(Excerpts from a dataset)
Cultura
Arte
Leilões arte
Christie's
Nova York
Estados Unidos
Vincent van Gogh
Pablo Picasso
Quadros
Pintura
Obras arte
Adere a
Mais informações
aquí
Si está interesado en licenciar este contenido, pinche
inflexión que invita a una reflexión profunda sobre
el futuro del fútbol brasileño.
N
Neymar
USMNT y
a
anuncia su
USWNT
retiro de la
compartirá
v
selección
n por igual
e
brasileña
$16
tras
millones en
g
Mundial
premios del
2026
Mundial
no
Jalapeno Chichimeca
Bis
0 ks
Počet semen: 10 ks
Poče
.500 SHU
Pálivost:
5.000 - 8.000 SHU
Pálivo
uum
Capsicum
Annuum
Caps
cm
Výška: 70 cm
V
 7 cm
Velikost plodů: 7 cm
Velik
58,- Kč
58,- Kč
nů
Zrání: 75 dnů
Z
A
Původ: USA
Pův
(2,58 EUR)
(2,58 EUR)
--
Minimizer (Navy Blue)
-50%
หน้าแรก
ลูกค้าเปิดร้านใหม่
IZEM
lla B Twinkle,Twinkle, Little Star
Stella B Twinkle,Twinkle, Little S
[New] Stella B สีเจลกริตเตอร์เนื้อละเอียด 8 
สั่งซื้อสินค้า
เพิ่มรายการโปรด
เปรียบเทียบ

WORK INSTRUCTION:
Filter the records above for lines containing the word "Stella", and copy those lines.

ANSWER BOX:
Stella B Twinkle,Twinkle, Little S
[New] Stella B สีเจลกริตเตอร์เนื้อละเอียด 8 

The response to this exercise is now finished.